Interessant, wenn es um Auswertegerätesparen geht. Bei Safe-SPS würde ich nach meinem Geschmack trotzdem alle Not-Halt-Taster an jeweils eigene Eingänge anschließen wegen der Zuordenbarkeit.


----------



## Elektriko (8 September 2021)

Welche "Maskierung" müssen nicht betrachtet werden? Und wo steht etwas darüber? 
Schönen Abend noch


----------



## s_kraut (8 September 2021)

Kannst mal in die 14119 reingucken, Anhang K.
Bin grad zwischen Pool und Restaurant - vllt. schreib ich nachher noch was!
Gruß


----------



## Elektriko (8 September 2021)

Ok, jetzt bin ich unterwegs, ich kann die Norm erst nächste Woche anschauen
Gruß


----------



## Rofang (9 September 2021)

Schau dir mal den IFA Report 2/2017 "Funktionale Sicherheit von Maschinensteuerungen - Anwendung der DIN EN ISO 13849" an.
Dort sind auf Seite 33 und 34 schöne Beispiele wie man sowas betrachten kann.
Dann noch auf Seite 196 sich das konkrete Beispiel 8.2.29 anschauen.
Ich sehe diese Sicherheitsfunktion als "Typical" an und erschlage damit alle 3 Not-Halte, es ändert sich ja nix außer dem BMK.
Sollte man eben nur Vernünftig in den Bemerkungen eintragen.

Gruß Rofang


----------



## Elektriko (13 September 2021)

s_kraut schrieb:


> Kannst mal in die 14119 reingucken, Anhang K.
> Bin grad zwischen Pool und Restaurant - vllt. schreib ich nachher noch was!
> Gruß


in dieser Norm gibt es kein Anhank K


----------



## Elektriko (13 September 2021)

Rofang schrieb:


> Schau dir mal den IFA Report 2/2017 "Funktionale Sicherheit von Maschinensteuerungen - Anwendung der DIN EN ISO 13849" an.
> Dort sind auf Seite 33 und 34 schöne Beispiele wie man sowas betrachten kann.
> Dann noch auf Seite 196 sich das konkrete Beispiel 8.2.29 anschauen.
> Ich sehe diese Sicherheitsfunktion als "Typical" an und erschlage damit alle 3 Not-Halte, es ändert sich ja nix außer dem BMK.
> ...


Hallo, ich habe es schon gelesen, danke.
Ich bin aber nicht einverstanden. In der Nachricht Nr. 6 MasterOhh hat es gut erklärt
Gruß


----------



## s_kraut (13 September 2021)

Elektriko schrieb:


> in dieser Norm gibt es kein Anhank K


Guck nächstes Jahr nochmal rein.


----------



## Elektriko (13 September 2021)

s_kraut schrieb:


> Guck nächstes Jahr nochmal rein.


Nächstes Mal bitte zitiert, dass du nicht über die aktuellen Normen schreibst, um Zeit zu sparen. Ich habe den neuen Entwurf nicht.


----------



## Rofang (13 September 2021)

Elektriko schrieb:


> Hallo, ich habe es schon gelesen, danke.
> Ich bin aber nicht einverstanden. In der Nachricht Nr. 6 MasterOhh hat es gut erklärt
> Gruß


Natürlich kann man das so machen, nur wird es dann irgendwann eng mit den Werten.
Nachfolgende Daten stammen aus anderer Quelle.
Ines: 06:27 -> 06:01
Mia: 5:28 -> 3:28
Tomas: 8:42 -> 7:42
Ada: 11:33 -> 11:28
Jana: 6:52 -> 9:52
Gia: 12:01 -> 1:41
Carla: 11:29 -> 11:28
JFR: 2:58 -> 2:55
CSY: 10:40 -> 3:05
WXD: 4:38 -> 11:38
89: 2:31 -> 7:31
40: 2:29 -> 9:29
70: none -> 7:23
Auch wird im IFA-Report eben genau darauf eingegangen, dass davon ausgegangen wird das nur ein NH betätigt wird.
Stichwort lokale Sichtweise.

Muss aber jeder selbst wissen.


----------



## s_kraut (13 September 2021)

Elektriko schrieb:


> Nächstes Mal bitte zitiert, dass du nicht über die aktuellen Normen schreibst, um Zeit zu sparen. Ich habe den neuen Entwurf nicht.


Okay mach ich.

Frag mal dein Chef ob ihr im VDMA seid. Wenn ja dann kannst du da diverse Newsletter holen und kriegst die aktuellen Entwürfe - mit der Möglichkeit zu kommentieren.


----------



## s_kraut (13 September 2021)

Rofang schrieb:


> Natürlich kann man das so machen, nur wird es dann irgendwann eng mit den Werten.
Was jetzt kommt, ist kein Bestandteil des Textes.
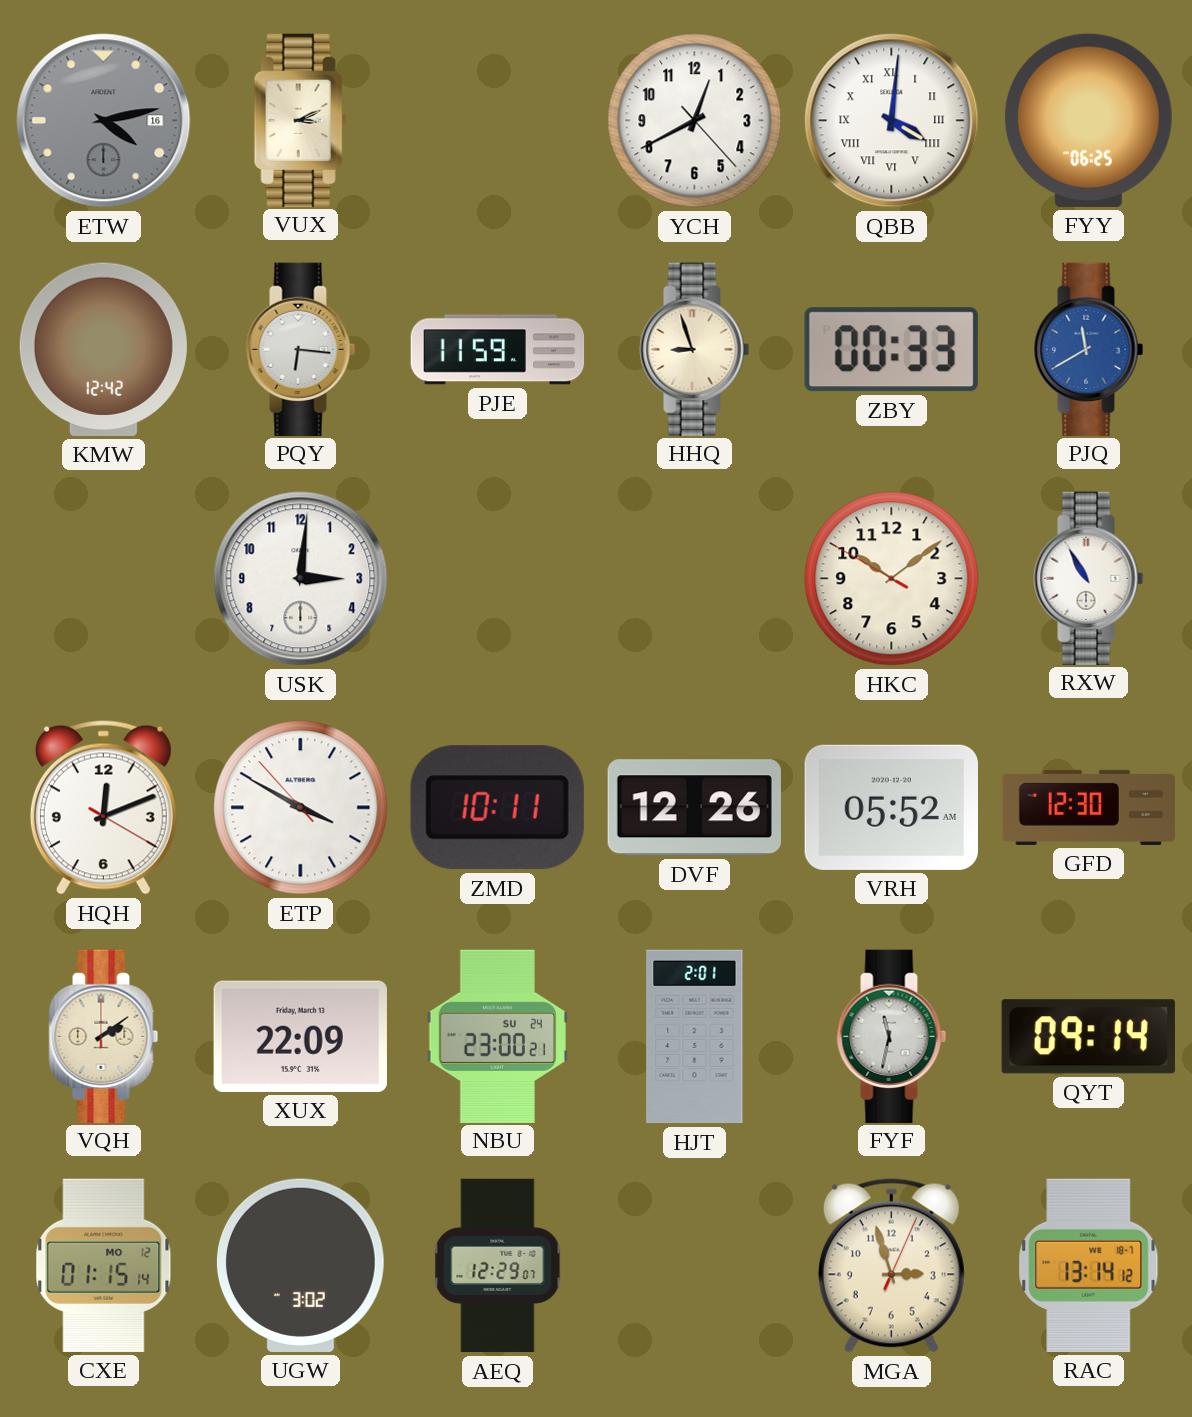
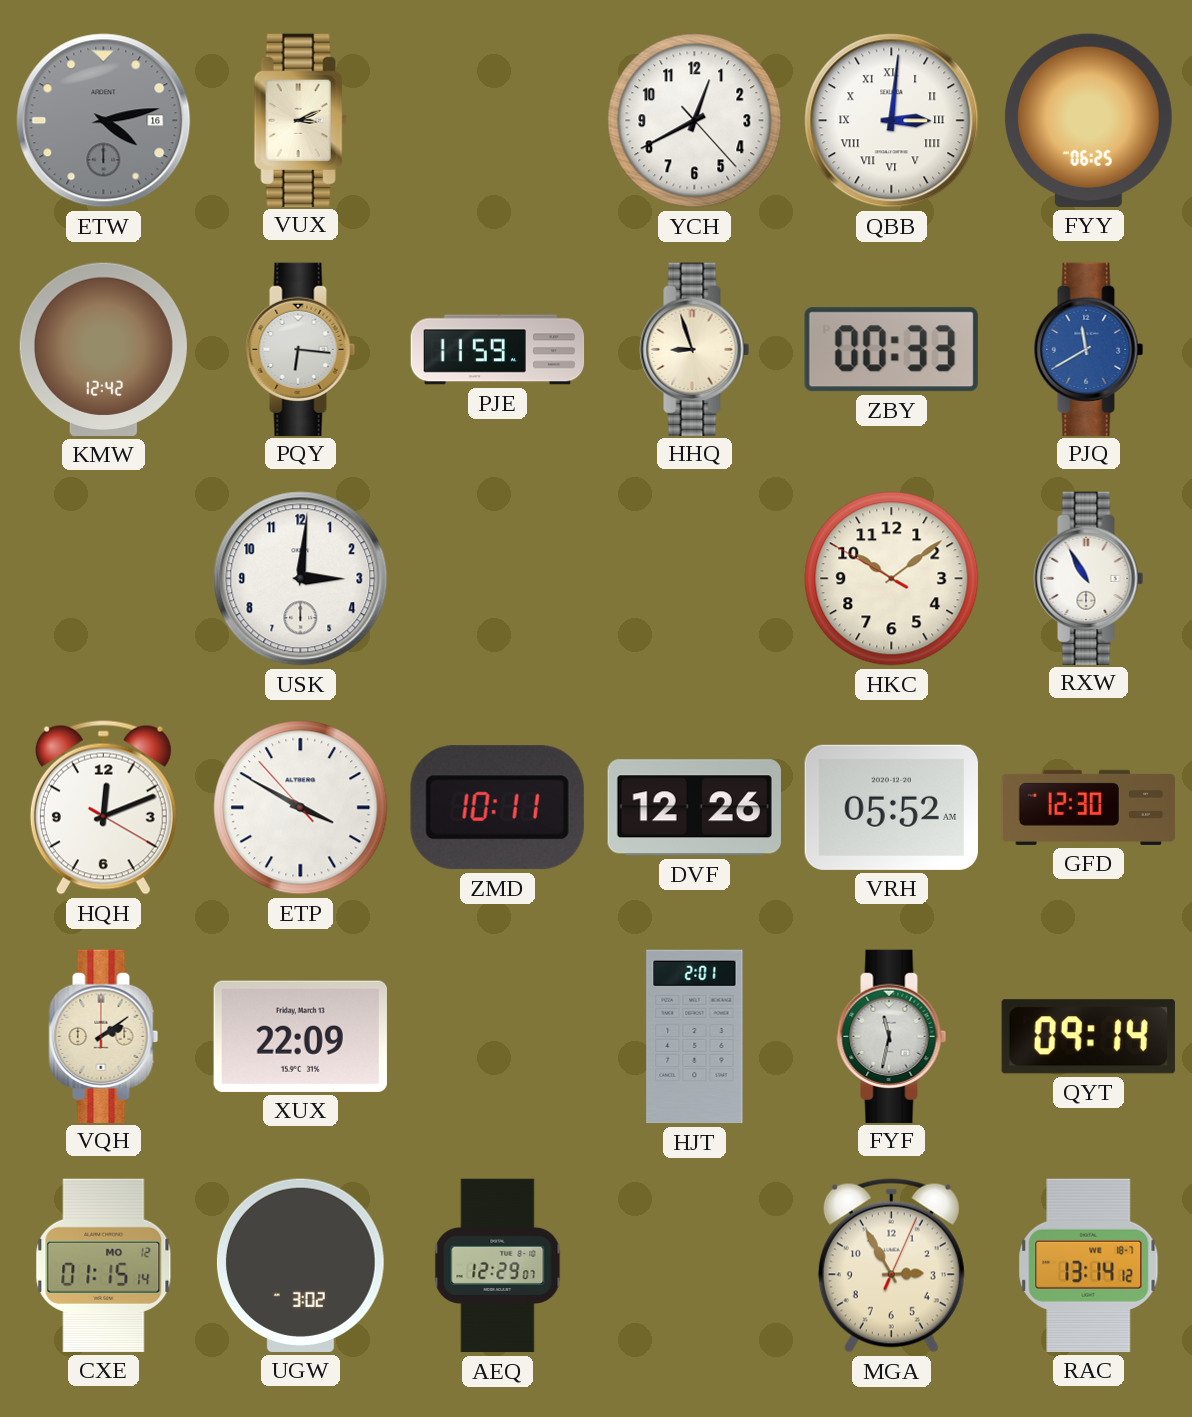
QBB: 4:01 -> 3:01
NBU: 23:00 -> none
MGA: 2:57 -> 2:55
Ja und es hinkt. Es suggeriert implizit, dass man Not-Halt-Befehlseinrichtungen einsparen sollte, damit die Sicherheitskette als solche zuverlässiger wird. Das passiert wenn man irgendwelchen Formeln hinterher läuft und dabei vergisst, um was es geht..


----------



## Rofang (27 September 2021)

s_kraut schrieb:


> Ja und es hinkt. Es suggeriert implizit, dass man Not-Halt-Befehlseinrichtungen einsparen sollte, damit die Sicherheitskette als solche zuverlässiger wird. Das passiert wenn man irgendwelchen Formeln hinterher läuft und dabei vergisst, um was es geht..


Eben weil man nicht der Formel hinterher laufen soll, wird das nach meinem Verständnis so gehandhabt. 
Sonst kommen die Leute tatsächlich auf die Idee an dem Not-Halt zu sparen, weil die Werte in der Berechnung aus dem Ruder laufen.


----------